Hyperalgesia often extends from the affected limb to the ipsilateral forehead in patients with complex regional pain syndrome (CRPS). To investigate whether this is more common in CRPS than other chronic pain conditions, pressure-pain thresholds and sharpness to a firm bristle were assessed on each side of the forehead, at the pain site, and at an equivalent site on the contralateral side in 32 patients with chronic pain other than CRPS (neuropathic or nociceptive limb pain, radicular pain with referral to a lower limb or postherpetic neuralgia), and in 34 patients with CRPS. Ipsilateral forehead hyperalgesia to pressure pain was detected in 59% of CRPS patients compared with only 13% of patients with other forms of chronic pain. Immersion of the CRPS-affected limb in painfully cold water increased forehead sensitivity to pressure, especially ipsilaterally, whereas painful stimulation of the healthy limb reduced forehead sensitivity to pressure pain (albeit less efficiently than in healthy controls). In addition, auditory discomfort and increases in pain in the CRPS-affected limb were greater after acoustic startle to the ear on the affected than unaffected side. These findings indicate that generalized and hemilateral pain control mechanisms are disrupted in CRPS, and that multisensory integrative processes may be compromised.

PERSPECTIVE

The findings suggest that hemilateral hyperalgesia is specific to CRPS, which could be diagnostically important. Disruptions in pain-control mechanisms were associated with the development of hyperalgesia at sites remote from the CRPS limb.

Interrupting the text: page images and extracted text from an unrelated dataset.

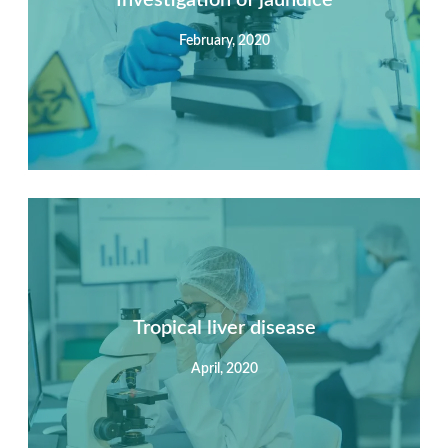
February, 2020
View Detail
Summary
Nec mattis nibh dignissim sapien phasellus nisi feugiat
si hac consequat. Vivamus vestibulum enim luctus risus
dignissim mollis non pretium.
Tropical liver disease
April, 2020
View Detail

Addressing these mechanisms could potentially deter widespread hyperalgesia in CRPS.

摘要

未标记

在复杂性区域疼痛综合征(CRPS)患者中,痛觉过敏通常从受影响的肢体延伸到同侧额部。为了研究这种现象在 CRPS 中是否比其他慢性疼痛情况更常见,我们评估了 32 名患有慢性疼痛(神经性或伤害性肢体疼痛、神经根痛伴下肢放射痛或疱疹后神经痛)而非 CRPS 的患者和 34 名 CRPS 患者的额部两侧、疼痛部位和对侧相应部位的压痛阈值和对硬毛刷的尖锐度。与其他形式的慢性疼痛患者(13%)相比,59%的 CRPS 患者出现同侧额部压痛痛觉过敏。CRPS 受累肢体浸入冰冷的水中会增加额部对压力的敏感性,特别是同侧,而健康肢体的疼痛刺激会降低额部对压痛的敏感性(尽管不如健康对照组有效)。此外,在受影响的耳朵比未受影响的耳朵受到听觉惊吓后,CRPS 受累肢体的听觉不适和疼痛增加更大。这些发现表明,CRPS 中存在全身性和单侧疼痛控制机制紊乱,并且多感觉整合过程可能受到损害。

观点

这些发现表明,单侧痛觉过敏是 CRPS 的特异性表现,这可能具有诊断意义。疼痛控制机制的破坏与远离 CRPS 肢体的部位出现痛觉过敏有关。解决这些机制可能有助于防止 CRPS 中广泛的痛觉过敏。